A report was submitted to members of the Highland Council committee last week, outlining a bold proposal for Highland to use hydrogen as a guiding factor in meeting its net zero goals and moving to a renewable, circular economy.
The report received great support from elected members for the development of a vision for the use of hydrogen in Highland, along with initial, in-principle backing for the Opportunity Cromarty Firth project as a major component of that vision.
In recognition of the rapidly emerging position for hydrogen at the national and international level, the report outlined how Highland could benefit from and support this transition, and how embracing such change could act as a catalyst for transformation and regeneration and directly support the area’s economic recovery from the COVID-19 pandemic.
From a decarbonisation perspective, hydrogen is a clean-burning gas that contains more energy per unit of weight than fossil fuels. In a hydrogen economy, hydrogen would be used in place of the fossil fuels which currently provide four fifths of the world’s energy supply and emit the bulk of global greenhouse gas emissions.
Once produced, hydrogen can be stored, liquefied and transported via pipelines, trucks, ships or trains. Additionally, it can be used to make fertiliser, fuel vehicles, heat homes and businesses, generate electricity or drive heavy industry.
The Opportunity Cromarty Firth project comprises various specific opportunities, with the two most pertinent detailed below:
- The Power House – Future Technology Centre – a new applied research centre, dedicated to developing floating offshore wind and green hydrogen technologies. The aim is to create a global centre of excellence and innovation. This centre is being hosted by the University of the Highlands & Islands in Alness.

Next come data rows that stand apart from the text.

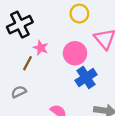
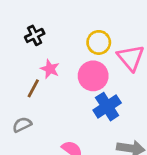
yellow circle: (79, 14) -> (99, 42), moved
black cross: (20, 25) -> (35, 35), moved, size x0.6

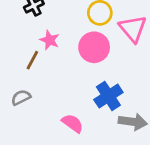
blue cross: (107, 107) -> (108, 96), moved

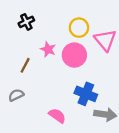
pink star: (50, 40) -> (48, 49), moved
blue cross: (108, 96) -> (86, 94), turned -35

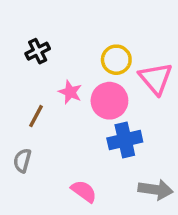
blue cross: (86, 94) -> (125, 140), moved, turned -35
gray semicircle: (16, 95) -> (22, 161), turned -49

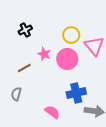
brown line: (36, 116) -> (24, 68), turned 32
blue cross: (125, 140) -> (76, 93), moved

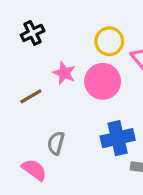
gray semicircle: (16, 94) -> (56, 143), moved
pink semicircle: (52, 112) -> (34, 170), moved

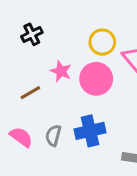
blue cross: (118, 138) -> (90, 131), moved
pink semicircle: (34, 170) -> (21, 137), moved

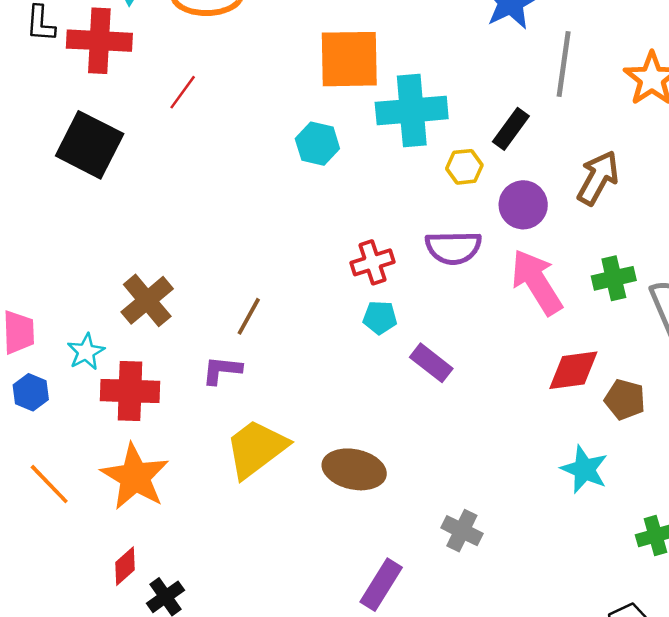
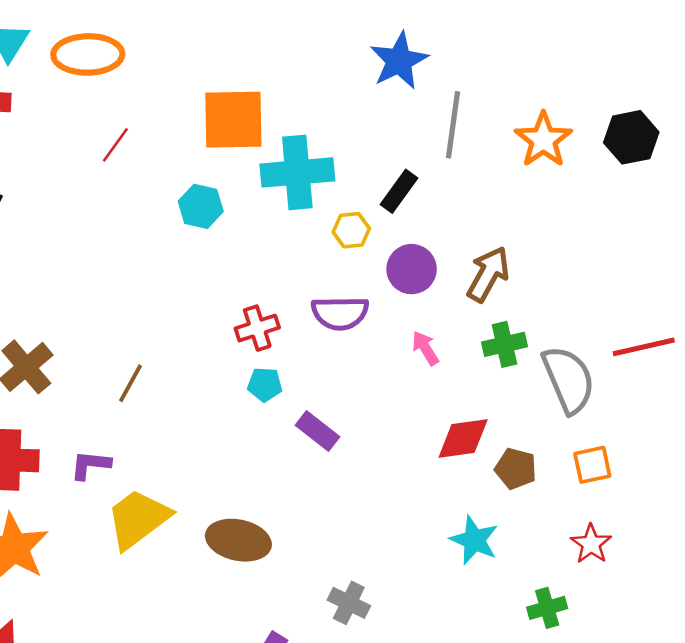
red line: (183, 92) -> (115, 145), moved
brown arrow: (598, 178) -> (488, 274), moved
pink arrow: (537, 282) -> (425, 348), size x0.5
purple L-shape: (222, 370) -> (90, 465), moved

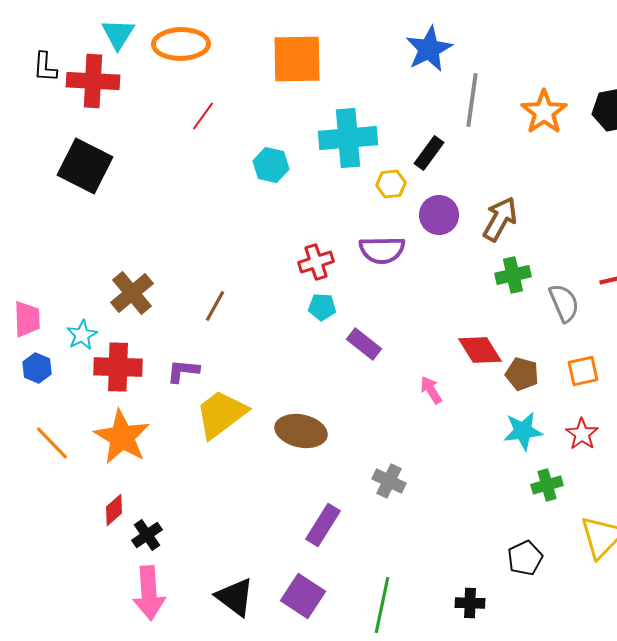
orange square: (233, 120) -> (297, 59), moved
pink arrow: (425, 348) -> (431, 390), moved
gray semicircle: (568, 380) -> (564, 303), size x0.7
red diamond: (463, 438) -> (480, 350), turned 66
cyan star: (474, 540) -> (523, 431), moved, turned -30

- Electrolysis Facility & Hydrogen Storage – Green Hydrogen Hub – this opportunity would seek to produce hydrogen within the Cromarty Firth area from wind energy, particularly that generated by offshore windfarms in the Outer Moray Firth. Such a hub will be key to both regional and national decarbonisation plans and will provide valuable export opportunities for both expertise and technologies.
Highland Council members have also recognised that partnership working with Aberdeen City Council would successfully enable economies of scale and efficiencies to be established, along with acquiring the benefit of working in conjunction with an organisation with vast experience in this area as a result of its work to date.
At present, Aberdeen City Council has an eight-year history of hydrogen refuelling and transport applications and it is understood that they intend to approach the market in early summer for an industry partner to help develop their Hub ambitions.
The Council will now undertake work to formalise its support for the emerging hydrogen economy in Highland.
Leader of the Council, Councillor Margaret Davidson, said: “Highland’s natural and environmental assets means that it is very well-placed to work with business and community partners and support the drive to renewable energy transition and to deliver against both the climate & ecological emergencies, whilst also supporting a transition to net zero and a green economic recovery from the COVID-19 pandemic.”
She continued: “With progression of the Opportunity Cromarty Firth project, I am confident that this will play a significant role in attracting new and emerging sectors and diversifies jobs and skills – maintaining and enhancing Highland’s role as a global centre of excellence for renewable energy innovation and generation.”